> YOUR OBJECTIVE
Go through the lines below and tally those containing the string "data". Respond with the number only.

Saved entries:
■ ■ ■

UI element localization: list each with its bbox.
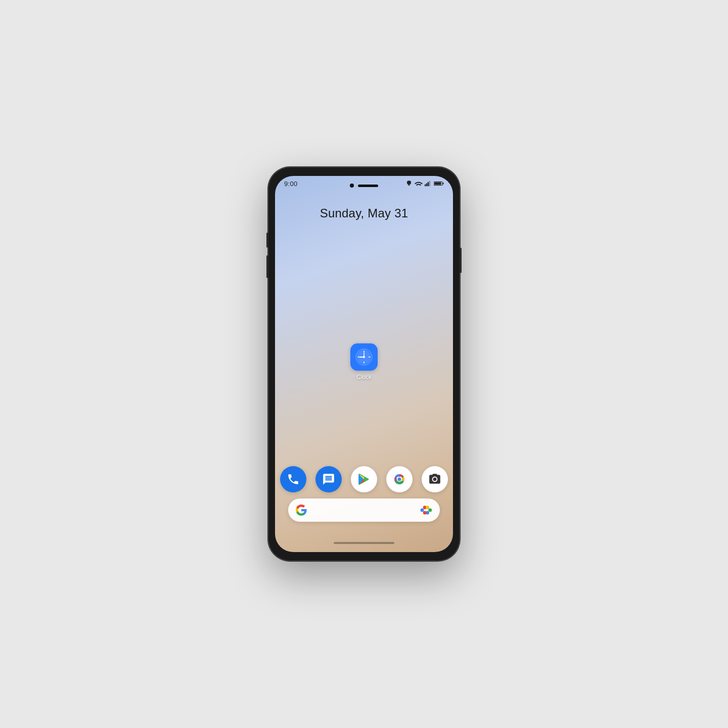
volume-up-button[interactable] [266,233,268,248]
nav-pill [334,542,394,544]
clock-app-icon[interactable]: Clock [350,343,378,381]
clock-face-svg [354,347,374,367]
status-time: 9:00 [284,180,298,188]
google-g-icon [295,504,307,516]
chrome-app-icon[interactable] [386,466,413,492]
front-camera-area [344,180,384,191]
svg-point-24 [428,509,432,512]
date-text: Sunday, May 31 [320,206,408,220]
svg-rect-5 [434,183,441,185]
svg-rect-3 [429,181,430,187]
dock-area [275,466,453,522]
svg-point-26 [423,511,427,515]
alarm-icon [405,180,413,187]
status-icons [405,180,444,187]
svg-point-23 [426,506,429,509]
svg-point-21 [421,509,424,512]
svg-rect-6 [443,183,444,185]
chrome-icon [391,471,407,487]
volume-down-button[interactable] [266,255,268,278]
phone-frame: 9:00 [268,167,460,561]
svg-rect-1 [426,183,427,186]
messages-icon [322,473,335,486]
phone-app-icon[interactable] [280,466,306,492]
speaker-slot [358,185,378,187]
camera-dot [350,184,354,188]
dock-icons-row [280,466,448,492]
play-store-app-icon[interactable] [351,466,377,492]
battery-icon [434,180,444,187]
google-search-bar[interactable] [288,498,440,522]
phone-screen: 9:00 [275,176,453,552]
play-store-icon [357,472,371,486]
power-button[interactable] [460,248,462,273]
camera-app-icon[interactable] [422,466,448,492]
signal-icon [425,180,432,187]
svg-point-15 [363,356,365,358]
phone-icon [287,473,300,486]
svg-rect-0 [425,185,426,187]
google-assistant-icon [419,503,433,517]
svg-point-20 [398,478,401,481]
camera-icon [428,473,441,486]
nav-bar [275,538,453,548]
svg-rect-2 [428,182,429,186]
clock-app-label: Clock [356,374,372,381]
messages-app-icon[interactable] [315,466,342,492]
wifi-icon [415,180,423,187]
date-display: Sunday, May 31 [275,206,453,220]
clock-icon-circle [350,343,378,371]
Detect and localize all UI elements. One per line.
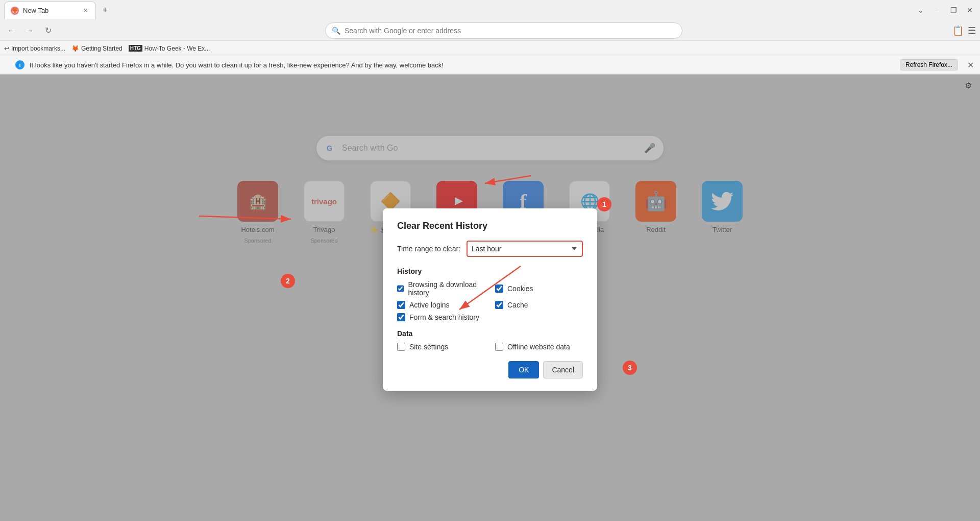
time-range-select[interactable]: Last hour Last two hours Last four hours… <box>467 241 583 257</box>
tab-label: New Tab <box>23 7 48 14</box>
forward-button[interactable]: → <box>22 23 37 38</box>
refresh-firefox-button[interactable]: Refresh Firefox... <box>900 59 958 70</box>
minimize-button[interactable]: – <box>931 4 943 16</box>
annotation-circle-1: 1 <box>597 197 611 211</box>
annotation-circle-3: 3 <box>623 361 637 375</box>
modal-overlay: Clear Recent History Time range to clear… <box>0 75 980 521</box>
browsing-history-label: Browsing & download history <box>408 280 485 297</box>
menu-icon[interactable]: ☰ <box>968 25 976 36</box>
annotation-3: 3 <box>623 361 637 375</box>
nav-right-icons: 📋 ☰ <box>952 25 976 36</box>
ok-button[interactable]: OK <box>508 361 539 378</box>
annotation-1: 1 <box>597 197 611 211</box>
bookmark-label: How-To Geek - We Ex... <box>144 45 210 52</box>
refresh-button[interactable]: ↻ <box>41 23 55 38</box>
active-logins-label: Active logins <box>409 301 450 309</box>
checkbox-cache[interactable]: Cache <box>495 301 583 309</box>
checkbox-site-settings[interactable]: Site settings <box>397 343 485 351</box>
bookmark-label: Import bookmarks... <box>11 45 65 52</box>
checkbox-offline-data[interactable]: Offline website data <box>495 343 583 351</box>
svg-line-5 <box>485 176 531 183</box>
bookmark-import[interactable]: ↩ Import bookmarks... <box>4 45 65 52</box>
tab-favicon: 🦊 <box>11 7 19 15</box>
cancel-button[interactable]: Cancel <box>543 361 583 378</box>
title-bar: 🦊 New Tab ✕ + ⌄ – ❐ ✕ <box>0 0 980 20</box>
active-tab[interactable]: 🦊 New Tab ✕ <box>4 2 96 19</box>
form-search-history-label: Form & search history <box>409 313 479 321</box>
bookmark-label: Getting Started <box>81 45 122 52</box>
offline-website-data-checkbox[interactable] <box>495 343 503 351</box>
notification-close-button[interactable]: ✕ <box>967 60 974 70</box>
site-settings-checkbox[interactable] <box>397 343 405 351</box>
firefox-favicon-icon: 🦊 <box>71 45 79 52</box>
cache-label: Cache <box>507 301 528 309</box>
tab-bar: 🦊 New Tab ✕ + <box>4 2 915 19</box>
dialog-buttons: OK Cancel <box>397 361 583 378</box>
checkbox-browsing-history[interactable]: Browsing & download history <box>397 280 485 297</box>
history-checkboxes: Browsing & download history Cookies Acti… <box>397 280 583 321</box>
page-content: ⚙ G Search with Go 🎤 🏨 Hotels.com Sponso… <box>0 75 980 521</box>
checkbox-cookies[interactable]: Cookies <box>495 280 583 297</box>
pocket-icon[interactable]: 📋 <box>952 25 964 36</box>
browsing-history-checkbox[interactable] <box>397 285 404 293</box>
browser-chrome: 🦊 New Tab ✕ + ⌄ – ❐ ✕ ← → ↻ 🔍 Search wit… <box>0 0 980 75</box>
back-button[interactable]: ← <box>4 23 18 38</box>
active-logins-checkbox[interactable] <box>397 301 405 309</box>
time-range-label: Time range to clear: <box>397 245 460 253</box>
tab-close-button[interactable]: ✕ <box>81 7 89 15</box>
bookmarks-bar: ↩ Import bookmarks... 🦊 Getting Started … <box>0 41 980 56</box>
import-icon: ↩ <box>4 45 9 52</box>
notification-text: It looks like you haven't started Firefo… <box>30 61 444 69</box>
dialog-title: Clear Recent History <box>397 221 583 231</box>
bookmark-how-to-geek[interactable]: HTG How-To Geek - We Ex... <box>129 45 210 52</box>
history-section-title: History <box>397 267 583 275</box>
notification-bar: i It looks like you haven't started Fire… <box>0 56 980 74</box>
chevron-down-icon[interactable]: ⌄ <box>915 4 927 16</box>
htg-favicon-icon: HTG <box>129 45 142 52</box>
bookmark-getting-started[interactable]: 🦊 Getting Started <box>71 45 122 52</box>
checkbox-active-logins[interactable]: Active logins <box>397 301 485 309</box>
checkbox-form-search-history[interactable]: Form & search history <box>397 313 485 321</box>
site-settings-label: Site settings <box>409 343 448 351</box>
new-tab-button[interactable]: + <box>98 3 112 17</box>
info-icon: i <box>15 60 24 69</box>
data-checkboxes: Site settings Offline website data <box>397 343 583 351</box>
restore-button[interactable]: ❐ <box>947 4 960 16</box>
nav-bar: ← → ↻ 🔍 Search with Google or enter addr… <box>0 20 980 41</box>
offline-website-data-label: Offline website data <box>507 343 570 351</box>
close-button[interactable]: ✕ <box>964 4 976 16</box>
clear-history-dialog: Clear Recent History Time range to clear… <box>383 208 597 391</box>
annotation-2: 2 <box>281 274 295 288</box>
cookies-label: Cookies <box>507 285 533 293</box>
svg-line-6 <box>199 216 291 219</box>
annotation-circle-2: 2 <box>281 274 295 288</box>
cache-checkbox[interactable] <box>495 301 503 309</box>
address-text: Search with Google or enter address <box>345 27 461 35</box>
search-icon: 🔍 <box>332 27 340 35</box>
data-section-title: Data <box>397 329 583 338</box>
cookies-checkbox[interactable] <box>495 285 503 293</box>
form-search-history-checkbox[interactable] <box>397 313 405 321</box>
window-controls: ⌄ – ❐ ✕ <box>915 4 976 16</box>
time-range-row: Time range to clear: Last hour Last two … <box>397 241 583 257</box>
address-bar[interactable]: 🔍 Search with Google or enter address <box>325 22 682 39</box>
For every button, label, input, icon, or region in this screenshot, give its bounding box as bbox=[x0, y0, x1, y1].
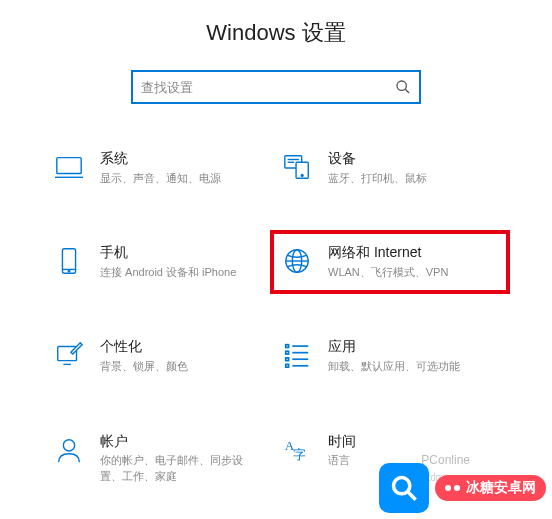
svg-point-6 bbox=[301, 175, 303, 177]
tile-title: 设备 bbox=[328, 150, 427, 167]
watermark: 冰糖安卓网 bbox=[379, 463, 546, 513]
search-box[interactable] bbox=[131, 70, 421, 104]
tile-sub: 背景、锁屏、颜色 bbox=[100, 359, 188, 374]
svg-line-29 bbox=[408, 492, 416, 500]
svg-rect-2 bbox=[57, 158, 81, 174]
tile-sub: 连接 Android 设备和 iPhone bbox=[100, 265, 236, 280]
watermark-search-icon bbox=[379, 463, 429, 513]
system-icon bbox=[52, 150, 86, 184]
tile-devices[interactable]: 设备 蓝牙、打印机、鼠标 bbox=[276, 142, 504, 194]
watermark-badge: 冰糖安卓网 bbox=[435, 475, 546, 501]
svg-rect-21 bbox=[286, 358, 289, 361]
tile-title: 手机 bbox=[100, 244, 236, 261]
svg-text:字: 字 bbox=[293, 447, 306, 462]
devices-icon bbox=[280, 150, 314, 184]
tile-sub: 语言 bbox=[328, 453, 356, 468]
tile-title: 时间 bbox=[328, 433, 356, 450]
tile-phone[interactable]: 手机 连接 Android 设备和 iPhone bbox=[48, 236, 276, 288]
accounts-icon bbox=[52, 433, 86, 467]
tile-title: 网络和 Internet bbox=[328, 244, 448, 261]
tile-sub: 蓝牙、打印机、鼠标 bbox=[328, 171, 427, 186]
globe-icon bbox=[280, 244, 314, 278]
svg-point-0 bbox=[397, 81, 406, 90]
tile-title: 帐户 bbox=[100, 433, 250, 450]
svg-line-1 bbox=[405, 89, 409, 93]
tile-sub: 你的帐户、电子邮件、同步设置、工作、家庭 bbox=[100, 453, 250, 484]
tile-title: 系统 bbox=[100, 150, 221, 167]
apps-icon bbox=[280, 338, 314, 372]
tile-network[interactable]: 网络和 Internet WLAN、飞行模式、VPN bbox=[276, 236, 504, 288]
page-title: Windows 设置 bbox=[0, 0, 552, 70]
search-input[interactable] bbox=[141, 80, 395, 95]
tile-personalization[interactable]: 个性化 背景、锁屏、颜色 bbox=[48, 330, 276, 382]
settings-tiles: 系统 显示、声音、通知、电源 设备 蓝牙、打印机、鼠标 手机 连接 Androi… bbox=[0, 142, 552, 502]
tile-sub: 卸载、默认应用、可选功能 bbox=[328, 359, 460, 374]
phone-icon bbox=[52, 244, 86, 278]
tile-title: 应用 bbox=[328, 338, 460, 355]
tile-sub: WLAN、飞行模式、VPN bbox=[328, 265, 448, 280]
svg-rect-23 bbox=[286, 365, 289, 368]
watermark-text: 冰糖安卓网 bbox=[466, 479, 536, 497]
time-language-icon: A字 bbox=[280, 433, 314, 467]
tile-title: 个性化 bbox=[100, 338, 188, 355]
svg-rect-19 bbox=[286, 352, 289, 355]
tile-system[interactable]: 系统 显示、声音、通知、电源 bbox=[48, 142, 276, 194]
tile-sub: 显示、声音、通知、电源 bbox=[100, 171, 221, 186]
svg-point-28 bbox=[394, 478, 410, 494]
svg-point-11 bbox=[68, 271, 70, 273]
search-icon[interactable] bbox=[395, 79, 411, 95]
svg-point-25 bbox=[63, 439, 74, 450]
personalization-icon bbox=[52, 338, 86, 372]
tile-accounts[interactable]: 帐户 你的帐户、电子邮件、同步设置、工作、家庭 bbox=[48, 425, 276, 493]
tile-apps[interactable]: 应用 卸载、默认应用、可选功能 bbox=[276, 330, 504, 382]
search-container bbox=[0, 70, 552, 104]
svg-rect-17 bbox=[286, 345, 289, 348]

■ ■ ■

> REPLY TO THE EXERCISE
5